MARK TWAIN GOOGLE DOODLE: Panoramic  'Tom Sawyer' logo colorfully celebrates legendary Clemens

TODAY, AMERICA'S FINEST humorist gets one of America's finest Google tributes.

And given the full, screen-sweeping beauty of a small-town scene, reports of its breadth are not greatly exaggerated.

To celebrate the 176th anniversary of Mark Twain's Missouri birth Wednesday, Google paints its logo in perhaps the most fitting way possible: By using its patented "Doodle" to render the world of Twain's Tom Sawyer, who famously cajoled friends to whitewash a fence for him.

To honor an author enshrined in the gilded pantheon of artistic genius — that "headwater of American fiction," as Hemingway so rightly said of Twain — Google found a deft way to depict today's brush with greatness.

The homepage Doodle is a panoramic triptych featuring the boyhood Missouri pals from two of Twain's best-loved books: 1876's "The Adventures of Tom Sawyer" and arguably the greatest American novel, 1885's "Adventures of Huckleberry Finn." The Doodle's folksy style can be read as a nod to original Twain illustrator True Williams.

The enduring popularity of Twain is a testament to just how much his poignant and satiric writings and his public persona — that of curmudgeon in a cream-colored suit — have a profound hold on the public imagination.

"I think he is the only one of all the historical characters I've studied that you could bring to now and he'd be funny," historian and "America's documentarian" Ken Burns told me of Twain a few years back. "He'd be on the cable shows.

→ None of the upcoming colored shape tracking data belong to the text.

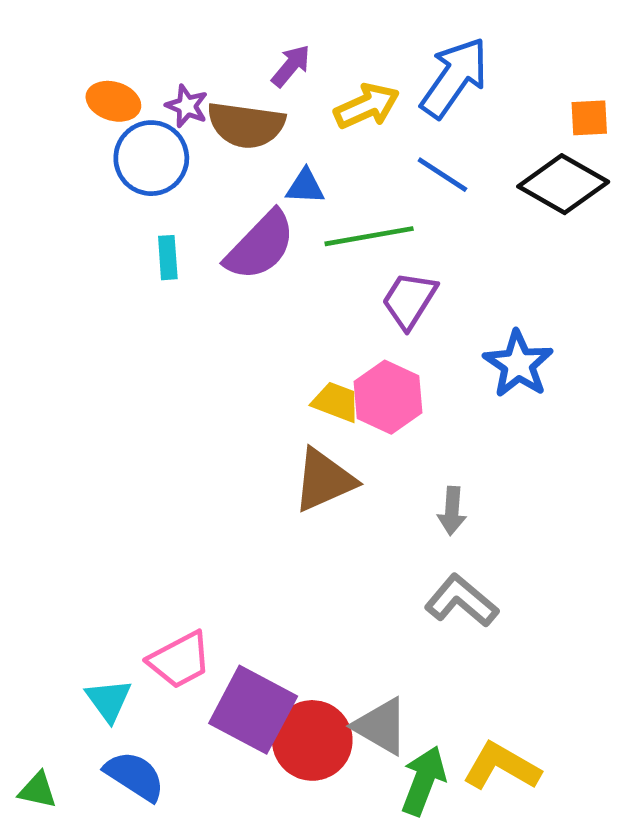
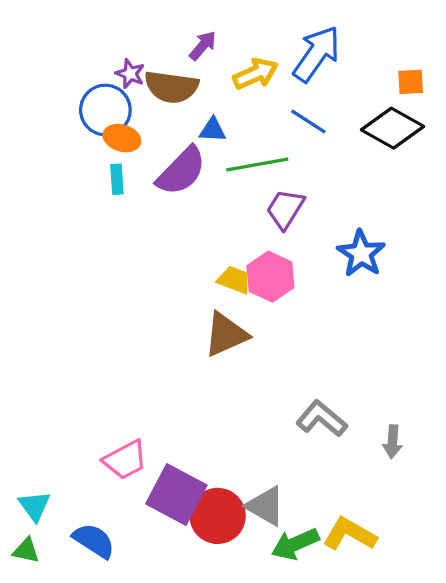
orange ellipse: (113, 101) -> (122, 138), moved
gray arrow: (452, 511) -> (393, 442), moved
cyan triangle: (109, 700) -> (34, 506), moved
green arrow: (424, 781) -> (295, 544), turned -135

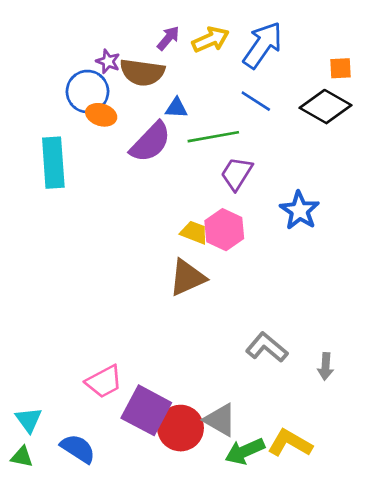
yellow arrow: (256, 74) -> (211, 40), moved
cyan rectangle: (117, 179) -> (53, 163), moved, size x2.0

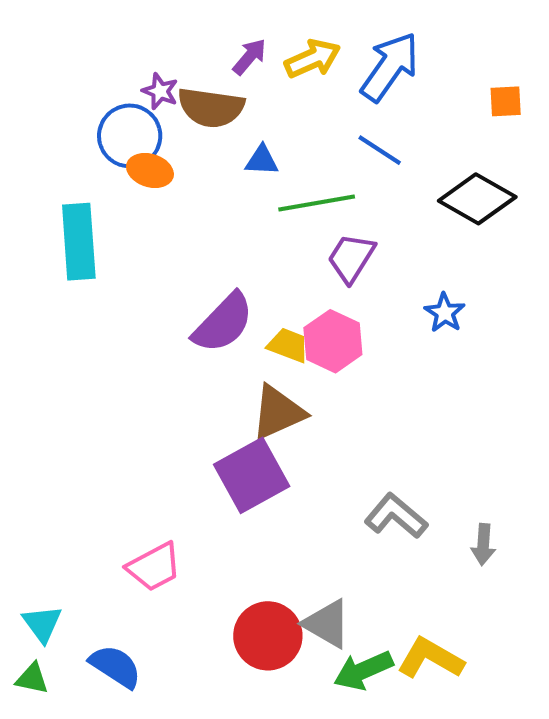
black diamond: (326, 107) -> (477, 199), moved
purple semicircle: (150, 142) -> (223, 323), moved
blue star: (300, 211) -> (445, 313), size x0.7
purple square: (146, 410) -> (252, 475), moved, turned 33

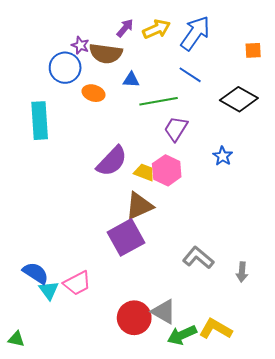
orange ellipse: (150, 170) -> (94, 93), moved
cyan triangle: (42, 624) -> (49, 290), moved
blue semicircle: (115, 666) -> (36, 273), moved

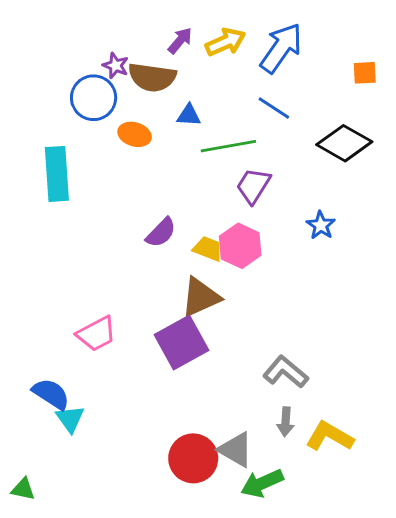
purple semicircle: (112, 161) -> (161, 233), size x0.7
gray arrow: (242, 272) -> (286, 422), moved
pink trapezoid: (77, 283) -> (96, 334), moved
yellow L-shape: (216, 329) -> (330, 436), moved

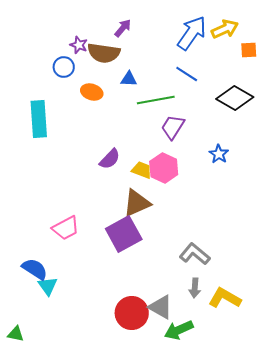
yellow arrow: (225, 42) -> (225, 29), moved
blue circle: (94, 98) -> (64, 67), size x0.7

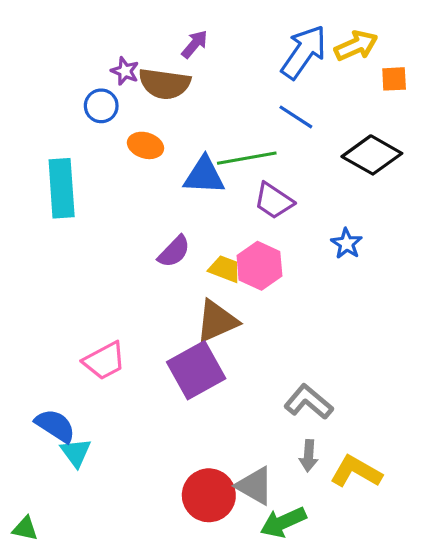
blue triangle: (129, 79) -> (204, 176), moved, size x1.6
purple trapezoid: (173, 127) -> (274, 201), turned -88

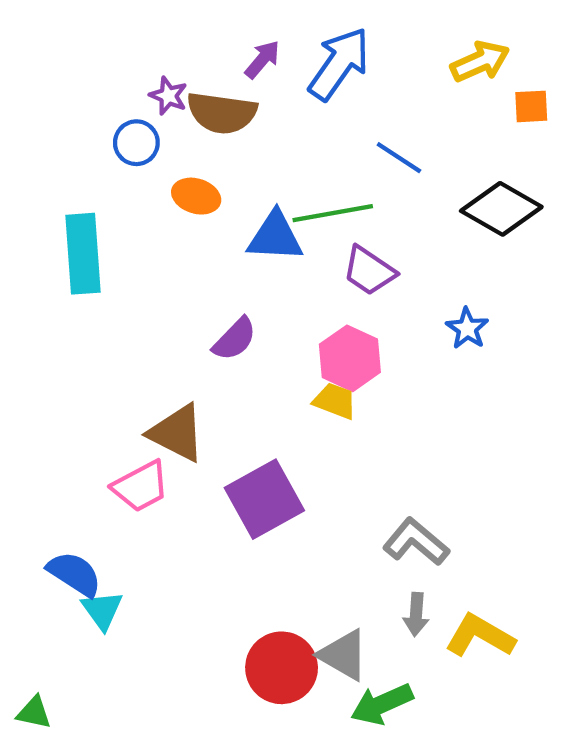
blue arrow: (304, 52) -> (339, 64), moved
yellow trapezoid: (225, 269) -> (335, 401), moved
brown triangle: (217, 321) -> (177, 433), moved, turned 51

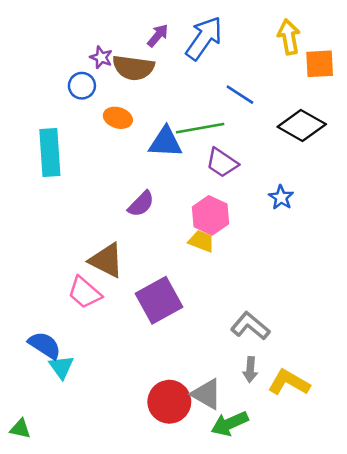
yellow arrow: (480, 62) -> (289, 37), turned -76
orange square: (531, 106) -> (320, 64), size x1.4
pink trapezoid: (141, 486) -> (85, 293), turned 69

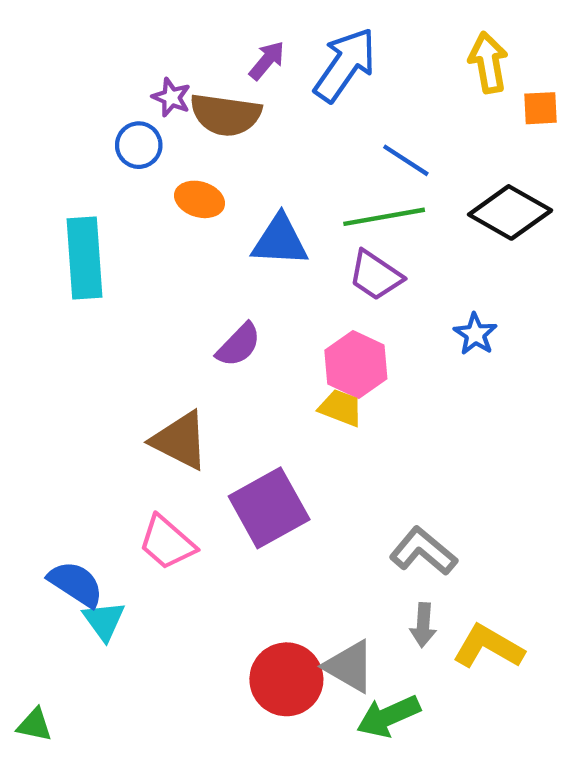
orange square: (320, 64) -> (540, 108), size x0.7
green line: (200, 128) -> (384, 217), moved
pink trapezoid: (85, 293) -> (167, 543), moved

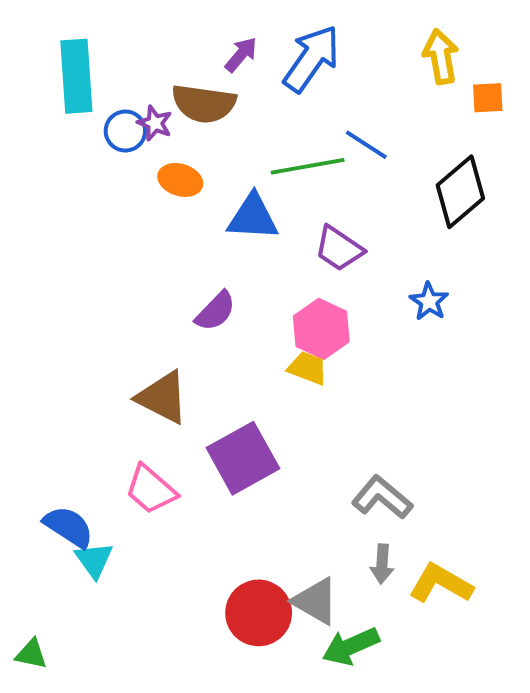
purple star: (171, 97) -> (155, 123), moved
black diamond: (510, 212) -> (460, 192), turned -70
green line: (384, 217) -> (308, 166), moved
cyan rectangle: (84, 258) -> (76, 76), moved

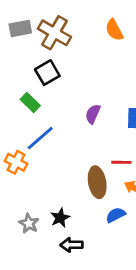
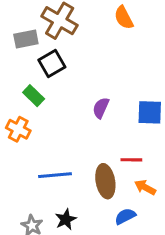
gray rectangle: (20, 29) -> (26, 39), moved
blue line: (40, 138) -> (55, 175), moved, turned 36
orange cross: (16, 162) -> (18, 129), moved

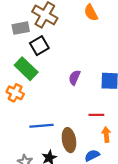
green rectangle: (34, 96) -> (26, 69), size x1.5
brown ellipse: (105, 181) -> (69, 140), moved
orange arrow: (145, 187) -> (106, 135), turned 56

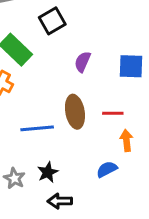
black square: (39, 46) -> (52, 21), moved
brown ellipse: (69, 140) -> (75, 112), moved

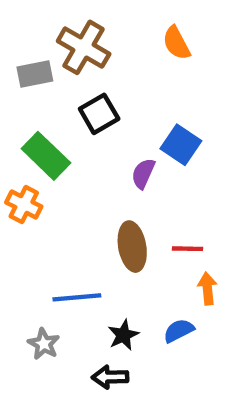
blue square: (131, 66) -> (181, 145), moved, turned 32
blue line: (37, 128) -> (77, 297), moved
black star: (48, 172) -> (123, 335), moved

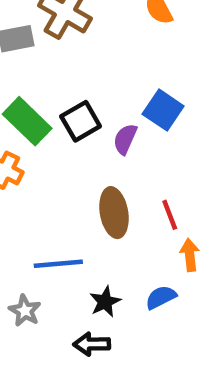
black square: (99, 114) -> (81, 121), moved
red line: (188, 249) -> (170, 215), turned 68

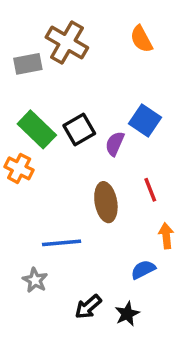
red line: (170, 215) -> (150, 190), moved
black star: (105, 302) -> (127, 314), moved
black arrow: (92, 344) -> (88, 307), turned -40

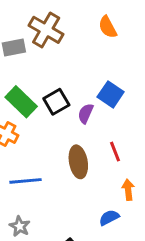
blue line: (62, 243) -> (26, 181), moved

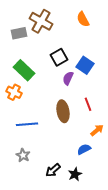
black square: (56, 102) -> (59, 57), moved
orange arrow: (128, 190) -> (97, 130), turned 56

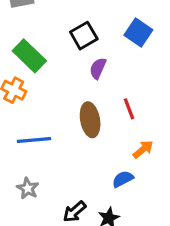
blue square: (85, 65) -> (138, 32), moved

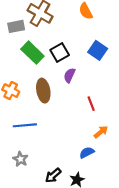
green rectangle: (29, 56) -> (32, 53), moved
brown ellipse: (90, 120) -> (43, 91), moved

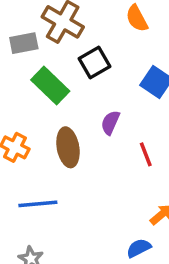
black square: (60, 53) -> (94, 63), moved
red line: (91, 104) -> (146, 154), moved

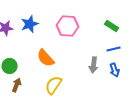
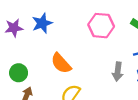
pink hexagon: (68, 26) -> (101, 26), moved

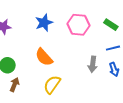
blue star: (42, 23) -> (44, 23), moved

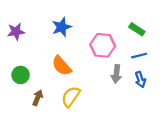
pink hexagon: (78, 25) -> (103, 45), moved
brown arrow: (15, 85) -> (38, 98), moved

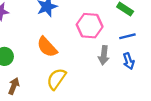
brown arrow: (38, 98) -> (14, 86), moved

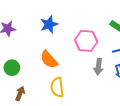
yellow semicircle: (56, 79) -> (57, 87), turned -42

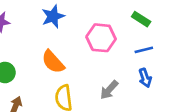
gray arrow: (98, 67) -> (109, 90), moved, turned 35

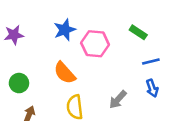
green rectangle: (141, 19) -> (138, 32), moved
pink hexagon: (101, 38) -> (95, 44), moved

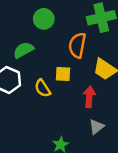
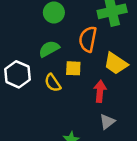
green semicircle: (23, 50) -> (49, 49), moved

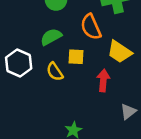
orange semicircle: (88, 39) -> (91, 27), turned -35
gray triangle: (107, 122) -> (128, 112), moved

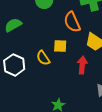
green semicircle: (51, 37) -> (13, 25), moved
white hexagon: (19, 63) -> (14, 65), moved

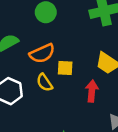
orange semicircle: (72, 22) -> (42, 53), moved, turned -90

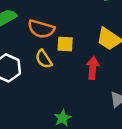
orange semicircle: (42, 53) -> (41, 29), turned 40

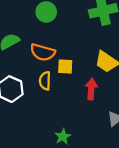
yellow semicircle: (44, 59) -> (45, 81), turned 36

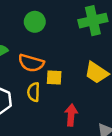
red arrow: (91, 89) -> (71, 115), moved

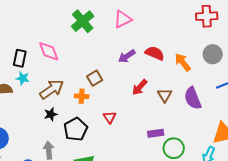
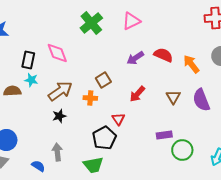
red arrow: (140, 87) -> (137, 94), moved
black pentagon: (76, 129) -> (104, 138), moved

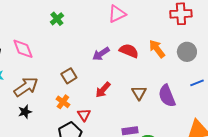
pink triangle: (131, 21) -> (117, 14), moved
green cross: (91, 23) -> (57, 19), size x0.6
orange arrow: (191, 64) -> (157, 49), moved
orange cross: (90, 98) -> (63, 102), moved, turned 32

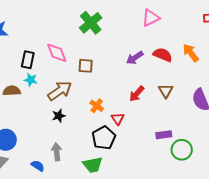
green cross: (57, 19) -> (91, 23), size x1.6
brown square: (69, 76) -> (86, 66), moved, turned 35
brown triangle: (139, 93) -> (166, 91), moved

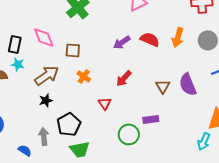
orange arrow: (191, 53) -> (178, 37), turned -126
brown triangle: (166, 91) -> (163, 86), moved
orange cross: (97, 106) -> (84, 76), moved
black pentagon: (104, 138) -> (69, 124), moved
green circle: (182, 150) -> (129, 134), moved

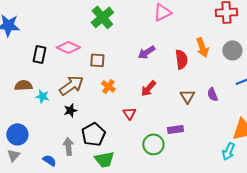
pink diamond: (44, 37) -> (68, 47), turned -45
orange arrow: (178, 37) -> (202, 47), turned -36
red semicircle: (150, 39) -> (181, 59), moved, turned 60
cyan star: (18, 64) -> (42, 96), moved
purple semicircle: (188, 84) -> (212, 94), size x0.6

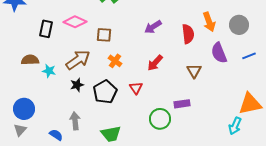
purple semicircle: (212, 94) -> (219, 53), moved, size x1.5
black pentagon: (93, 134) -> (105, 92), moved

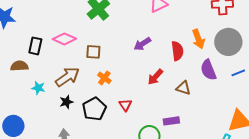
gray circle: (239, 25) -> (228, 42), size x1.4
brown semicircle: (30, 60) -> (19, 66), moved
red arrow: (155, 63) -> (155, 77), moved
brown triangle: (194, 71) -> (183, 88), turned -42

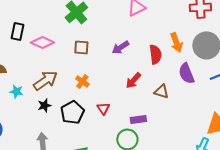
black rectangle: (35, 46) -> (17, 31), moved
brown square: (93, 52) -> (81, 47), moved
purple rectangle: (171, 121) -> (138, 119), moved

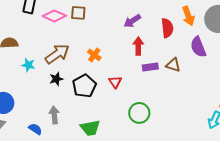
brown square: (81, 47) -> (78, 13), moved
red arrow: (133, 80) -> (138, 46), moved, turned 138
purple rectangle: (138, 119) -> (150, 67), moved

He'd take his 15 minutes."

And Hal Holbrook — who has now played Mark Twain onstage more than a half-century, or longer than Samuel Clemens himself was "Mark Twain" — once told me that Twain still captivates us because human nature doesn't change; only human circumstances do. "The interesting thing to me," Holbrook told me, "was (that) he was a storyteller, a comedian and could be a very trenchant and incisive satirist."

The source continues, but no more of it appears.